I mean that some of the items I saw this evening really did inspire awe. That rare, tingling feeling at the back of my neck when seeing an especially stunning drama unfolding in an unexpected way, or hearing a wonderful piece of music, or seeing a rare, thought-provoking and/or beautiful artefact.
This was a very interesting Gresham Society outing, albeit so close to Gresham home turf that the word “outing” seems barely appropriate. The Guildhall is just off Gresham Street and around the corner from the old Gresham College; perhaps an “innings” rather than an outing for the Gresham Society.
Anyway, Dr Peter Ross provided a fascinating introduction, explaining the story of the Guildhall Library and its historical collections, of which the Gresham Music Collection is but one. Here is a link to Dr Ross’s Gresham lecture on the subject; more generally detailed but less oriented towards the Gresham Collection than the talk he gave us. Irene, one of our Gresham Society members, was a librarian at the Guildhall Library as a youngster, so she could fill in some details too.
I hadn’t realised the diversity of subject matter contained in the collection. I knew to expect music books and I knew that the Guildhall Collection generally had a massive collection of books about London; my cousin Sidney would have been in his element for those. But also many books on food in the Gresham Collection and fascinating books about travel, inventions and mechanical devices.
After the illustrated talk, Peter then showed us around the many artefacts he had lovingly laid out around the library for us to glance at and (in the case of more robust/less rare items) examine.
Among the most interesting to me, a rare manuscript of Spem In Alium by Thomas Tallis, a favourite piece of mine. The rarity of this manuscript is two-fold. Firstly, it is documented as a “grandchild” of an original autograph – those are extremely rare for words of such antiquity and especially so for this work. Secondly, it contains a forty-first part for this forty-part piece.
Several of us wondered how the extra Spem part might have come about. I imagined a much simplified part, to allow a keen but profoundly untalented enthusiast like me to join in the singing. But that is mere conjecture for our “post-factual” era. Perhaps a truthful answer lies in the learned notes (mentioning the Gresham) contained in the version of the score shown in this link – click here.
One very beautiful travel book, Victorian era I should imagine, included a description and illustration of musicians in Aleppo. My slightly cack-handed smart phone image below does not do justice to the picture.

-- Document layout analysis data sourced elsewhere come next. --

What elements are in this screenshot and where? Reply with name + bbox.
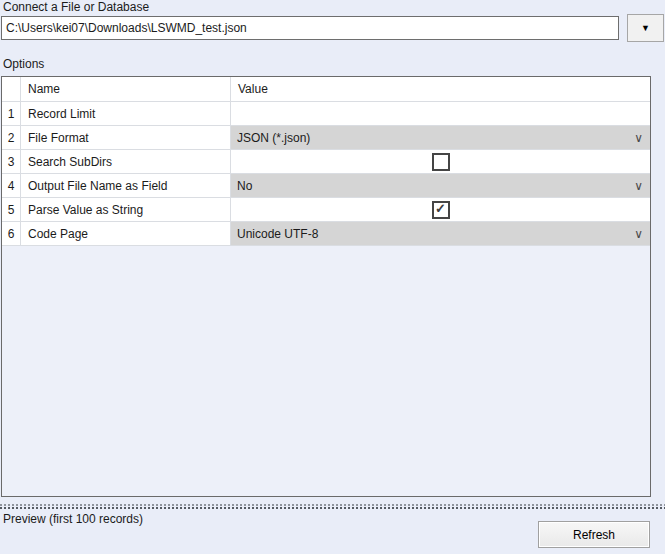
file-format-selected-value: JSON (*.json) (237, 131, 310, 145)
output-filename-dropdown[interactable]: No ∨ (231, 174, 650, 197)
preview-label: Preview (first 100 records) (3, 512, 143, 526)
row-number: 5 (2, 198, 21, 221)
chevron-down-icon: ∨ (634, 131, 643, 143)
option-name: Search SubDirs (21, 150, 231, 173)
file-format-dropdown[interactable]: JSON (*.json) ∨ (231, 126, 650, 149)
row-number: 1 (2, 102, 21, 125)
options-table: Name Value 1 Record Limit 2 File Format … (1, 76, 651, 497)
row-number: 3 (2, 150, 21, 173)
option-name: Parse Value as String (21, 198, 231, 221)
table-row: 5 Parse Value as String ✓ (2, 198, 650, 222)
table-row: 3 Search SubDirs ✓ (2, 150, 650, 174)
header-value-cell: Value (231, 77, 650, 101)
connect-file-label: Connect a File or Database (3, 0, 149, 14)
option-name: Code Page (21, 222, 231, 245)
option-name: File Format (21, 126, 231, 149)
code-page-dropdown[interactable]: Unicode UTF-8 ∨ (231, 222, 650, 245)
horizontal-splitter[interactable] (0, 503, 665, 511)
file-path-value: C:\Users\kei07\Downloads\LSWMD_test.json (6, 21, 247, 35)
table-row: 4 Output File Name as Field No ∨ (2, 174, 650, 198)
table-row: 1 Record Limit (2, 102, 650, 126)
check-icon: ✓ (435, 202, 446, 215)
record-limit-value-cell[interactable] (231, 102, 650, 125)
file-path-input[interactable]: C:\Users\kei07\Downloads\LSWMD_test.json (1, 16, 619, 40)
header-name-cell: Name (21, 77, 231, 101)
table-header-row: Name Value (2, 77, 650, 102)
options-label: Options (3, 57, 44, 71)
row-number: 4 (2, 174, 21, 197)
option-name: Output File Name as Field (21, 174, 231, 197)
refresh-button[interactable]: Refresh (538, 521, 650, 548)
header-row-number-cell (2, 77, 21, 101)
chevron-down-icon: ∨ (634, 179, 643, 191)
table-row: 2 File Format JSON (*.json) ∨ (2, 126, 650, 150)
file-dropdown-button[interactable]: ▼ (627, 14, 664, 42)
table-row: 6 Code Page Unicode UTF-8 ∨ (2, 222, 650, 246)
parse-value-as-string-checkbox[interactable]: ✓ (432, 201, 450, 219)
option-name: Record Limit (21, 102, 231, 125)
row-number: 2 (2, 126, 21, 149)
output-filename-selected-value: No (237, 179, 252, 193)
code-page-selected-value: Unicode UTF-8 (237, 227, 318, 241)
dropdown-arrow-icon: ▼ (641, 24, 650, 33)
chevron-down-icon: ∨ (634, 227, 643, 239)
search-subdirs-checkbox[interactable]: ✓ (432, 153, 450, 171)
row-number: 6 (2, 222, 21, 245)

Coincidentally, Janie and I are going to see Basel Rajoub (a musician from Aleppo) together with his Soriana Project and Wu Man, this Friday at the Wigmore Hall – (Ogblog item on that concert to follow shortly), so this exhibit seemed especially poignant to me that day.
But the highlight of the artefacts was the Purcell Autograph from the Gresham Music Collection. That was the item that really made the hairs on the back of my neck stand up.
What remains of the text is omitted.